I joined some new online video support groups and met lots of new faces at these, which was great. The main online group where I met new people was a self-advocacy group. This was fun as we sometimes watched films together on zoom, which I really enjoyed.
The main thing I would like to maintain in the future that has come from lockdown is the 2-metre social distancing rule. This is because I am partially sighted, and it means that when I am out and about, I don’t bump into anyone.

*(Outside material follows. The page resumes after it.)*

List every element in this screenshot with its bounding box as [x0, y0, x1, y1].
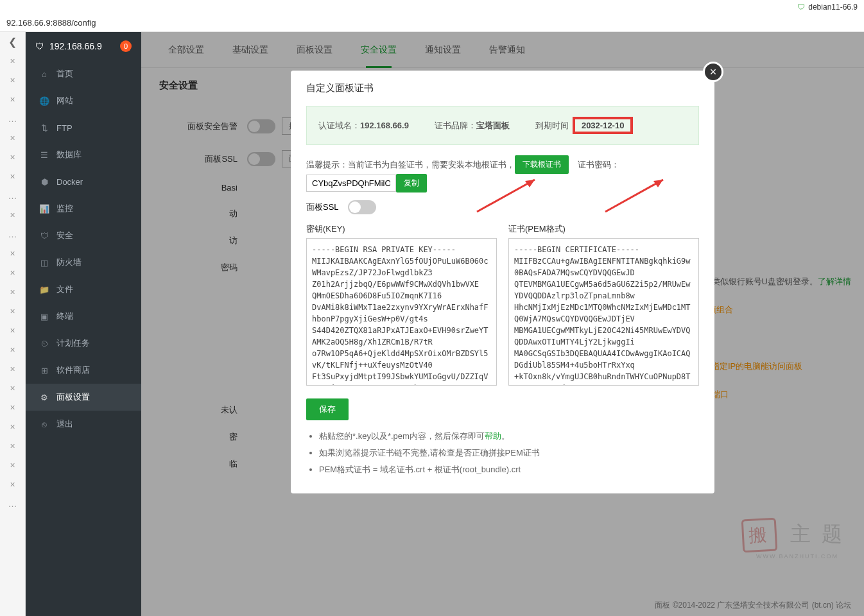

This makes a real difference to my experience of being out in public, and it makes going out a much more positive experience for me. Something as small as this made such a difference. I would also like to maintain speaking to people more regularly, even if I am able to see them in person in the future. I have enjoyed these longer chats. Finally, I feel safer with people sanitising and washing their hands more regularly, so I hope this continues.
Lockdown has made me appreciate going out way more, which is good.
For example, one baker in the area was delivering me free fortnightly homemade cakes, for no other reason than to just cheer me up. I always looked forward to this day.
Furthermore, another local woman was cooking me hot dinners on a regular basis, as she knew I was on my own – she also did this for my mum at the start of lockdown. This same lady is cooking me a Christmas dinner on 21st December, which I am really excited about. These little things made everything easier to cope with and made me feel less alone. Lockdown was very hard for me with the passing of my mum and brother – this will be hard to remember, especially as I could barely see them before they passed away.